Job: Symmetry search utility

Description

Search a volume for candidate helical symmetry parameters, by comparing the mean squared error across symmetry-related positions for different symmetry parameters.

Input

• Volume

• Mask (optional)

Output

• 2D and 1D plots of the mean squared error surface

• Tables of candidate symmetry pairs

• Symmetry candidates (.cs file)

Parameters

This job performs a low-level searching operation over symmetry parameters, similar to the search in helical refinement, except with more diagnostic plots and allowing for larger search ranges. Be sure to read the page detailing for more information on the various characterizations of helical symmetry used by this job, including the differences between the "pitch" and "rise" modes.

General parameters

• Search over pitch/number of subunits, or rise/twist?

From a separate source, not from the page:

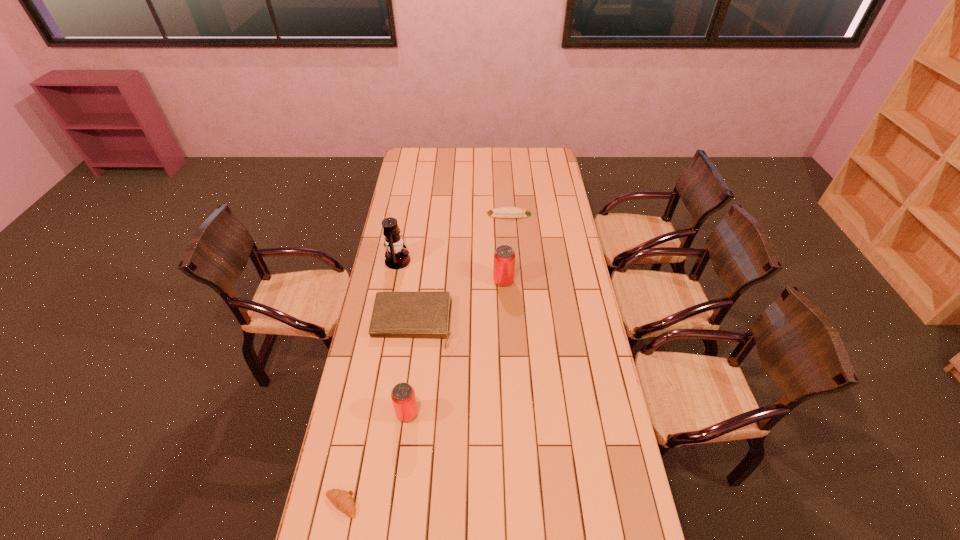 The cans are evenly distributed in the image. To maintain this, where would you place another can on the right? Please point to a free space. Please provide its 2D coordinates. Your answer should be formatted as a tuple, i.e. [(x, y)], where the tuple contains the x and y coordinates of a point satisfying the conditions above.

[(564, 197)]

  • This parameter controls the "mode" that the searching is done in. Specifically, the search grid can operate in two modes:

    • "pitch" mode, where the search grid is a 2D grid of $(n,p)$values (for a specified hand), or

    • "rise" mode, where the search grid is a a 2D grid of $(\Delta \phi, \Delta z)$values.

  • Generally, it's more informative to run this job "pitch" mode, as the job will search the volume over both left and right handed symmetry parameters, as well as writing additional 1D error plots where only one variable (n, or p) is allowed to vary. The exception to this is helices with very large asymmetric units, where the asymmetric units don't actually form a helical lattice so the "pitch" view is less interpretable

• Search grid sizes (number of grid points)

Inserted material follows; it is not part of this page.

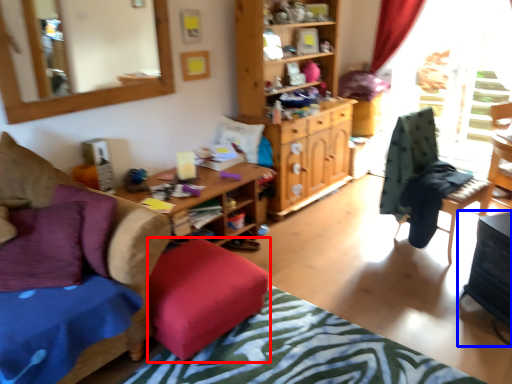 Question: Which of the following is the closest to the observer, stool (highlighted by a red box) or table (highlighted by a blue box)?

Choices:
 (A) stool
 (B) table

Answer: (A)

  • This controls the number of grid points to use in the 2D search. Generally, it is not necessary to change these from the defaults. For faster computation time, these can be decreased. For large search ranges, these could be increased to increase the fineness of the search (up to a maximum of 512).

• Override the number of asymmetric units to search

  • Number of asymmetric units (i.e. helical rises) to search over. If left as None, will be calculated automatically in the same way as in helical refinement.

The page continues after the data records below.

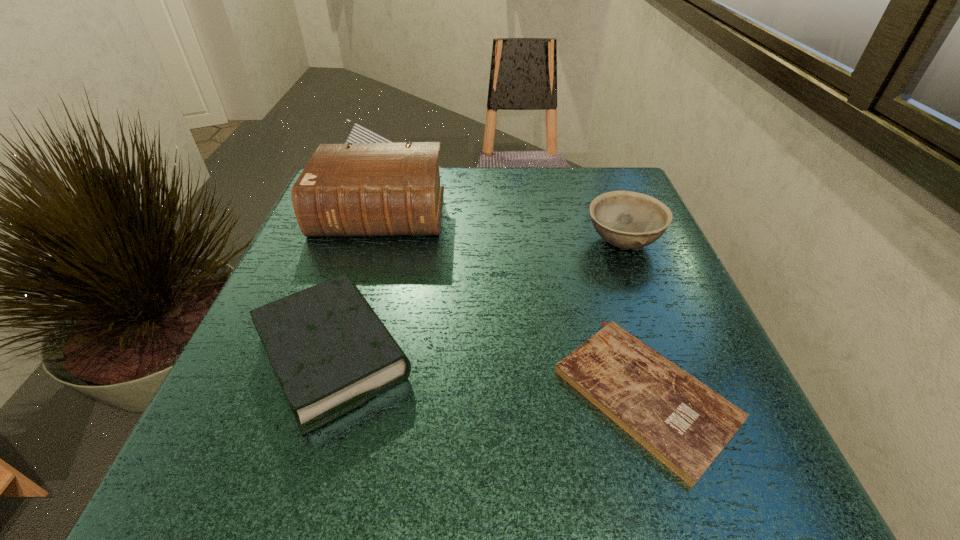 The width and height of the screenshot is (960, 540). I want to click on the tallest object, so click(365, 189).

You are a GUI agent. You are given a task and a screenshot of the screen. Output one action in this format:
    pyautogui.click(x=<x>, y=<y>)
    Task: Click on the farthest Bible
    
    Given the screenshot: What is the action you would take?
    pyautogui.click(x=365, y=189)

Locate an element on the screen. the third shortest object is located at coordinates (629, 220).

Image resolution: width=960 pixels, height=540 pixels. In order to click on the second tallest Bible in this screenshot , I will do `click(331, 353)`.

Identify the location of the rightmost Bible. Image resolution: width=960 pixels, height=540 pixels. (685, 424).

You are a GUI agent. You are given a task and a screenshot of the screen. Output one action in this format:
    pyautogui.click(x=<x>, y=<y>)
    Task: Click on the shortest Bible
    The height and width of the screenshot is (540, 960).
    Given the screenshot: What is the action you would take?
    pyautogui.click(x=685, y=424)

The width and height of the screenshot is (960, 540). In order to click on vacant space positioned 0.310m on the spine side of the farthest Bible in this screenshot , I will do `click(335, 363)`.

What are the coordinates of `free space located on the left of the third shortest object` in the screenshot? It's located at (471, 242).

Image resolution: width=960 pixels, height=540 pixels. I want to click on vacant space located 0.200m on the back of the second shortest Bible, so click(x=372, y=232).

In order to click on vacant space located on the left of the shortest object in this screenshot , I will do `click(457, 395)`.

• Override outer (inner) filament diameter for search (Å)

  • The inner and outer diameters to search over can be forced to specific values in Angstroms. If these are left as None, these will be calculated automatically from the radial extent of a mask (either passed to the job, or generated within the job).

• Maximum number of local minima

  • The two parameters Maximum number of local minima to display in the stream log and Maximum number of local minima to output can be increased to return more of the local minima ("symmetry candidates") in the streamlog and in the outputs, respectively

Pitch mode

• Search grid extents over helical pitch (Å) and number of subunits per turn
• Helical hand

Rise mode

• Search grid extents over helical rise (Å) and twist (degrees)

  • Similar to the search extents in the pitch mode, these should be set to a pair in the form x,y where x is the lower search range and y is the upper search range

Volume parameters

• Lowpass resolution (Å), filter type, and order

  • Optionally, the volume can be lowpass filtered using either a butterworth filter (with specified order) or boxcar lowpass filter, to a given resolution

• Which map to search

  • This parameter can be set to search either the raw map or the sharpened map_sharp

Use cases, notes, and limitations

The primary use case of the search utility is after ab-initio reconstruction or helical refinement, to determine what helical symmetry exists in the reconstructed volume. The job is useful for searching over a relatively large search range of symmetry parameters, and reporting the best fit, which can be used as input symmetry parameters to a subsequent helical refinement. For each helical hand searched over, a table of local optima of the error are printed out, ranked by their MSE values; the global optimum is the first entry on the table. If both left and right hands are searched over, the first job checkpoint will show plots and tables for right handed symmetry parameters, and the second job checkpoint for left handed symmetry parameters. Note that due to the the maximum helical rise searched over is constrained by the box size of the volume, thus excessively large search ranges may not be allowed by the job.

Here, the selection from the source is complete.